Humankind is told, ‘Be fruitful and multiply, and fill the earth and subdue it; and have dominion over the fish of the sea and the birds of the air and over every living thing that moves upon the earth’.

Well, the human race has certainly been fruitful and multiplied - there are now more than 8 billion people on planet Earth, and still increasing, though the annual rate is slowing. As a species we have subdued the Earth - human beings are consuming more resources than Earth can provide. By some estimates we are using today the resources of 1.8 Earths. The result is the ecological crises we are facing now - climate change, the degradation of natural ecosystems, and species extinction.

Too often people understand the command to ‘have dominion’ over Earth’s resources as a licence to exploit them greedily, to take as much as they can, without thought for the future. But this is wrong. It is wrong and it is sinful.

Wise farmers know they hold their land on a repairing lease for their successors. They know not to take more from the land than its fertility allows, and not to overstock their farm. Wise rulers protect their dominions in order that they may continue to flourish.

The second creation myth in the 2nd chapter of Genesis forbids over-exploitation of the Earth. God takes Adam, the archetypal human being, and places him in the Garden of Eden ‘to till it and keep it’, in other words, to care for it.

We human beings have a special responsibility to care for God’s creation.

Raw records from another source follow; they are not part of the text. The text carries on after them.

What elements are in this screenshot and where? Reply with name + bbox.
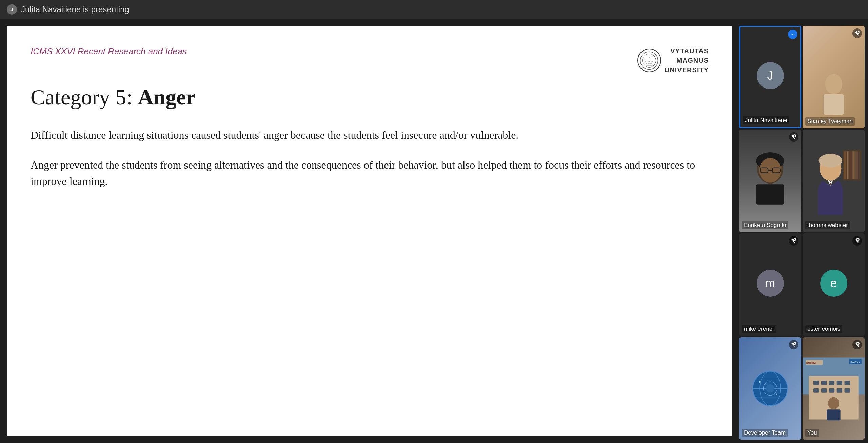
slide-title: Category 5: Anger [31,85,709,110]
presenter-avatar: J [7,4,17,15]
svg-point-31 [766,384,774,392]
svg-text:MCMXXII: MCMXXII [647,65,652,66]
svg-text:MAGNUS: MAGNUS [646,63,652,64]
svg-text:ICMS XXVI: ICMS XXVI [806,362,816,364]
slide-paragraph-2: Anger prevented the students from seeing… [31,157,709,189]
svg-text:⚜: ⚜ [648,56,650,58]
svg-rect-38 [829,381,834,385]
participant-tile-you[interactable]: ICMS XXVI FIZZAIOL You [803,337,865,440]
participant-name-enriketa: Enriketa Sogutlu [742,221,788,229]
slide-container: ICMS XXVI Recent Research and Ideas ⚜ VY… [7,26,732,436]
svg-rect-37 [821,381,827,385]
participant-name-ester: ester eomois [805,325,842,333]
participant-tile-mike[interactable]: m mike erener [739,233,801,336]
university-name: VYTAUTAS MAGNUS UNIVERSITY [665,46,709,75]
svg-text:✦: ✦ [758,380,762,384]
svg-rect-47 [827,409,840,420]
svg-rect-21 [852,151,854,179]
svg-text:FIZZAIOL: FIZZAIOL [850,361,860,363]
svg-rect-40 [845,381,850,385]
participants-sidebar: J Julita Navaitiene ··· Stanley Twe [739,19,868,443]
participant-name-stanley: Stanley Tweyman [805,117,855,126]
svg-rect-7 [824,94,844,115]
mute-icon-you [852,340,862,349]
slide-title-bold: Anger [138,85,196,109]
participant-name-mike: mike erener [742,325,776,333]
top-bar: J Julita Navaitiene is presenting [0,0,868,19]
svg-rect-18 [844,151,846,179]
slide-title-plain: Category 5: [31,85,138,109]
participant-name-thomas: thomas webster [805,221,850,229]
participant-tile-julita[interactable]: J Julita Navaitiene ··· [739,26,801,128]
svg-rect-15 [756,184,784,204]
participant-tile-enriketa[interactable]: Enriketa Sogutlu [739,130,801,232]
university-logo: ⚜ VYTAUTAS MAGNUS MCMXXII VYTAUTAS MAGNU… [637,46,709,75]
participant-name-you: You [805,429,819,437]
svg-point-46 [828,397,839,410]
svg-rect-41 [813,388,819,393]
mute-icon-stanley [852,28,862,38]
participant-avatar-mike: m [757,270,784,297]
svg-rect-43 [829,388,834,393]
svg-point-6 [825,74,842,94]
presenter-status: Julita Navaitiene is presenting [21,5,129,14]
svg-rect-44 [837,388,842,393]
mute-icon-devteam [789,340,798,349]
slide-paragraph-1: Difficult distance learning situations c… [31,127,709,143]
mute-icon-enriketa [789,132,798,142]
slide-header: ICMS XXVI Recent Research and Ideas ⚜ VY… [31,46,709,75]
participant-avatar-julita: J [757,62,784,89]
participant-avatar-ester: e [820,270,847,297]
participant-name-devteam: Developer Team [742,429,788,437]
svg-rect-45 [845,388,850,393]
participant-tile-devteam[interactable]: ✦ ✦ Developer Team [739,337,801,440]
participant-tile-stanley[interactable]: Stanley Tweyman [803,26,865,128]
svg-rect-36 [813,381,819,385]
participant-tile-thomas[interactable]: thomas webster [803,130,865,232]
more-options-button-julita[interactable]: ··· [788,30,797,39]
svg-rect-42 [821,388,827,393]
svg-rect-20 [849,151,852,179]
main-content: ICMS XXVI Recent Research and Ideas ⚜ VY… [0,19,868,443]
slide-area: ICMS XXVI Recent Research and Ideas ⚜ VY… [0,19,739,443]
svg-text:VYTAUTAS: VYTAUTAS [645,61,653,62]
participant-name-julita: Julita Navaitiene [743,116,789,124]
participant-tile-ester[interactable]: e ester eomois [803,233,865,336]
svg-rect-19 [847,151,848,179]
conference-label: ICMS XXVI Recent Research and Ideas [31,46,187,57]
mute-icon-ester [852,236,862,246]
logo-circle: ⚜ VYTAUTAS MAGNUS MCMXXII [637,49,661,72]
svg-rect-22 [855,151,858,179]
svg-rect-39 [837,381,842,385]
mute-icon-mike [789,236,798,246]
svg-text:✦: ✦ [775,392,778,396]
slide-body: Difficult distance learning situations c… [31,127,709,189]
svg-point-24 [819,154,843,167]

The ecological crises we face have brought the importance of this into sharp focus. In response our different Christian traditions recognise that care for creation is a Christian imperative.

Orthodox Patriarch Bartholomew challenges us, calling out human destruction of the natural world as a sin. Pope Francis in his encyclical “Laudato ‘Si, on Care for Our Common Home”, quotes Patriarch Bartholomew approvingly, and he appeals for ‘a new dialogue about how we are shaping the future of our planet … a conversation which includes everyone, since the environmental challenge we are undergoing, and its human roots, concern and affect us all’. And our Church of Ireland, along with the rest of the Anglican Communion, commits itself ‘to strive to safeguard the integrity of creation, and sustain and renew the life of the earth’, as a mark of its mission.

The challenge has been laid down, and now it is up to Christians of all traditions to work together, with people of goodwill from other faiths and none, to care for and cherish the Earth, the Garden of Eden that God has given us.

This is the context in which Jesus’s words from the 3rd reading (Matt 6:24-33) speak to me.

Jesus says, ‘No one can serve two masters; for a slave will either hate the one and love the other, or be devoted to the one and despise the other. You cannot serve God and wealth.’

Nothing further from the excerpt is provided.